The 37-foot (11-meter) whale was cut up, with about 20,000 pounds (9,100 kilograms) of meat and blubber reportedly distributed among Alaska Natives in several communities including Napaskiak, Bethel, Tuluksak and Atmautluak.

NOAA spokeswoman Jennie Lyons declined to say where the letters were sent. She said investigators would not provide the names of the communities and declined a request to be interviewed.

“These letters formally advised the villages of their responsibility to know and abide by the law and specified the limitations of subsistence whaling — detailing what is required to lawfully hunt and harvest whales,” the NOAA statement said. “This outreach strengthened compliance relationships and information sharing between the villages.”

But leaders of those communities said knew nothing about the warning from the federal agency.

“I would also like to know about this letter,” Napaskiak tribal administrator Sharon Williams said in a telephone interview.

The Washington, D.C.-based Animal Welfare Institute criticized the agency for not seeking prosecution of people who killed the whale.

“The reality here is that the law was broken,” said DJ Schubert, an institute wildlife biologist.

In a similar case in 2016, Native Alaska villagers in Toksook Bay killed a protected humpback whale in an event that prompted an investigation by the NOAA that also did not result in prosecution.

Last year’s killing of the grey whale was a welcome respite for Native Alaska residents who got the whale’s meat and blubber because much of the salmon they had harvested was ruined by heavy rains that prevented the fish that was being dried outside from preserving properly, Williams said last year.

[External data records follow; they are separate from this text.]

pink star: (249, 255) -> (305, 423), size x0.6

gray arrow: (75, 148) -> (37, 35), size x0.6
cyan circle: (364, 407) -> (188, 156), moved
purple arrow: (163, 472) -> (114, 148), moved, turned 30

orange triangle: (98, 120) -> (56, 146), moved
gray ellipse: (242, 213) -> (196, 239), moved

Subsistence hunting of smaller beluga whales is allowed in the region. And 11 Native villages farther north are authorized by the International Whaling Commission to hunt bowhead whales.

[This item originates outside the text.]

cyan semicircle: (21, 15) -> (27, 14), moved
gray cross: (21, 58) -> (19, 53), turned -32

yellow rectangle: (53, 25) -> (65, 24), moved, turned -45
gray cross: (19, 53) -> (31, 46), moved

But Eastern Pacific grey whales, also called California grey whales, are protected by federal rules. The animals are a familiar sight in Alaska waters, but villagers said they had never seen one go into the Kuskokwim River before last year’s sighting of the whale that was killed.

The grey whales feed in the Bering, Chukchi and Beaufort seas in summer and migrate down the West Coast each winter to breed, mostly in the bays of Baja California.

In 1994, the whales were removed from the endangered species list, and only a small number are allowed by the International Whaling Commission to be harvested by Russian hunters.